Oczywiście tata dziecka powinien porozumieć się z jego mamą i wspólnie działać w imieniu dobra swojej pociechy, małymi kroczkami wprowadzać w jego życie macochę, która przede wszystkim powinna szanować uczucia dziecka. Czasami zdarza się, iż pomiędzy kobietą a dzieckiem można wyczuć rywalizację, co jest niedopuszczalne ze strony dorosłej osoby. Powinna ona wykazać zrozumienie i uzbroić się w cierpliwość. Nie wolno próbować przekupywać dziecka, reagować agresją na jego zazdrość oraz przejawianie negatywnych emocji.
Macocha powinna wykazywać zainteresowanie uczuciami dziecka, próbować rozmawiać z nim o tym co czuje i zapewniać o swoim zrozumieniu, iż znalazło się w trudnej sytuacji.
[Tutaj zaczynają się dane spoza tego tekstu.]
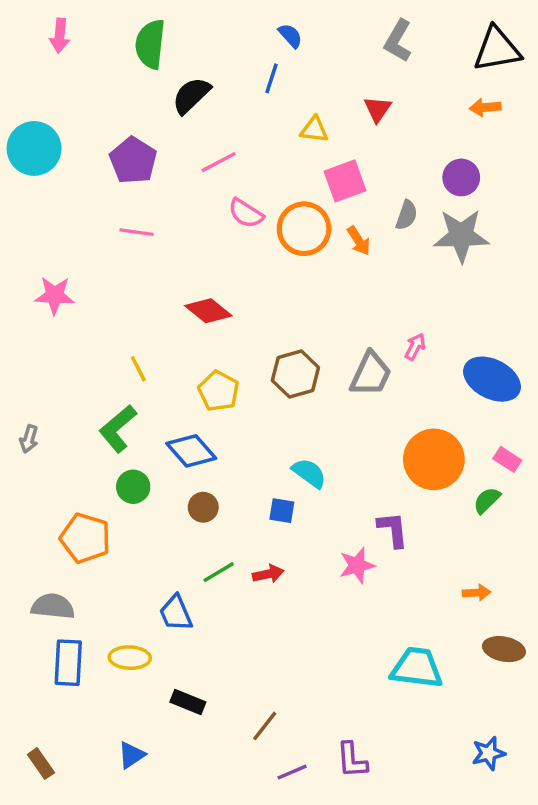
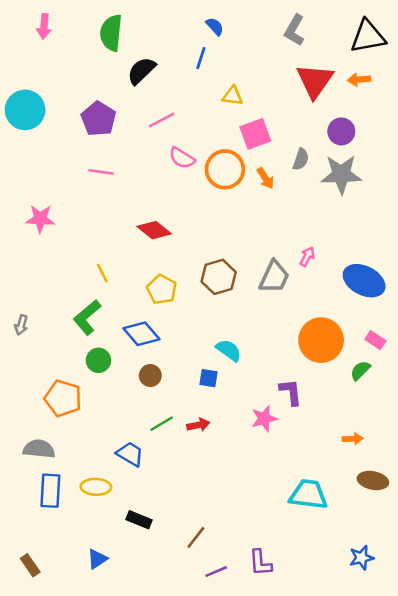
red triangle: (377, 109) -> (315, 81), moved, size x1.8
blue trapezoid: (176, 613) -> (130, 454), turned 144

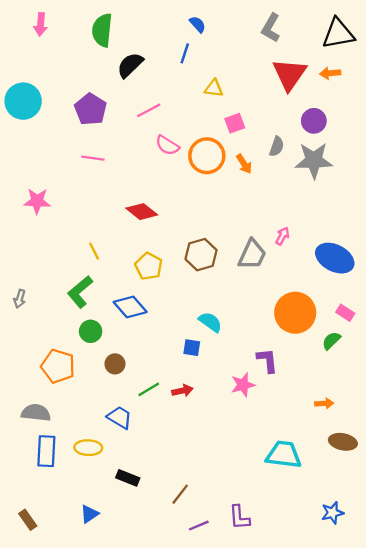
pink square: (255, 134) -> (235, 123), size x0.7
brown circle: (150, 376) -> (115, 364), moved

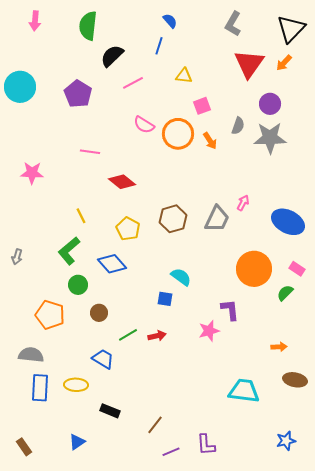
black triangle: (338, 34) -> (291, 29), turned -36
orange arrow: (330, 73) -> (284, 63), turned -42
pink line: (149, 110) -> (133, 83), moved
pink line: (93, 158) -> (90, 152), moved

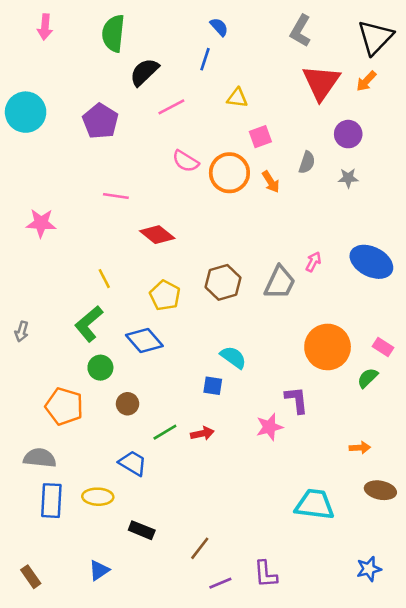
gray star: (270, 138) -> (348, 178), size x0.5
blue ellipse: (288, 222) -> (371, 262), moved

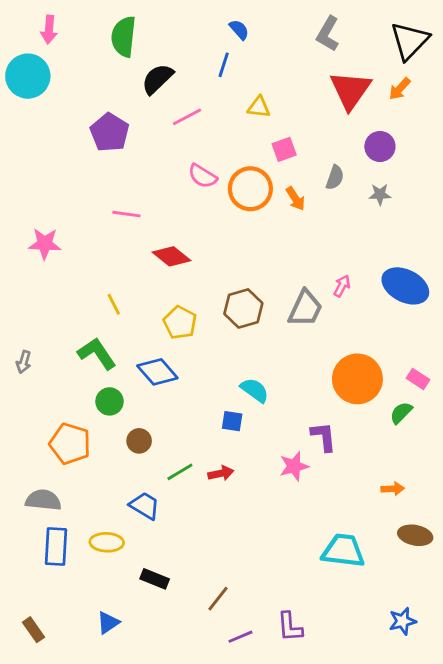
cyan circle: (26, 112) -> (28, 76), moved
green L-shape: (89, 324) -> (97, 354), turned 96

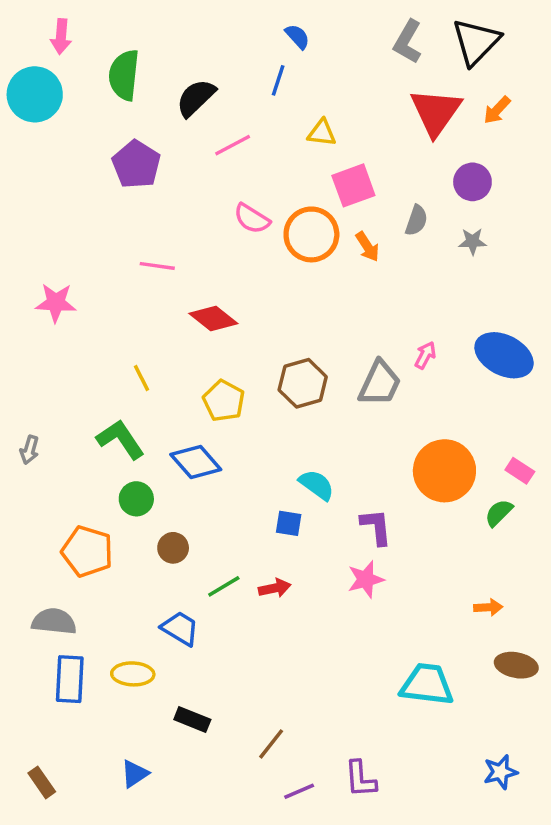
green semicircle: (124, 37) -> (124, 75), moved
black triangle: (410, 41) -> (476, 42), moved
pink square: (284, 149) -> (353, 185), size x1.4
purple L-shape: (324, 437) -> (376, 527), moved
Należy pamiętać, iż dziecko potrzebuje czasu i trzeba mu dać go tyle ile potrzebuje. Nie wolno naciskać na malca.
Aby dziecko zaakceptowało macochę, potrzeba dużo czasu. Musi nie tylko poznać dotąd zupełnie obcą osobę, ale przede wszystkim zaufać jej i poczuć się przy niej bezpiecznie. Jednakże należy pamiętać, iż dziecko doskonale potrafi wyczuć czy dorosły jest wobec niego szczery i uczciwy. Maluchy są bowiem specjalistami i na odległość potrafią wyczuć fałsz i zakłamanie, dlatego jeżeli macosze nie zależy na kontakcie z dzieckiem a jest on tylko udawany dla dobrej oceny w oczach ukochanego, lepiej dać sobie spokój, bo dziecko bardzo łatwo skrzywdzić, o wiele łatwiej niż dorosłego, dlatego wystrzegajmy się tego. Bo żadne dziecko nie zasługuje na to by cierpieć, ale wiele dzieci potrzebuje odnaleźć w dorosłej osobie wiernego przyjaciela i takim może być nawet macocha, ale musi sobie na to miano zasłużyć.
Jak radzicie sobie jako macochy? Macie dobre kontakty z dziećmi Waszego partnera? Podzielcie się doświadczeniami.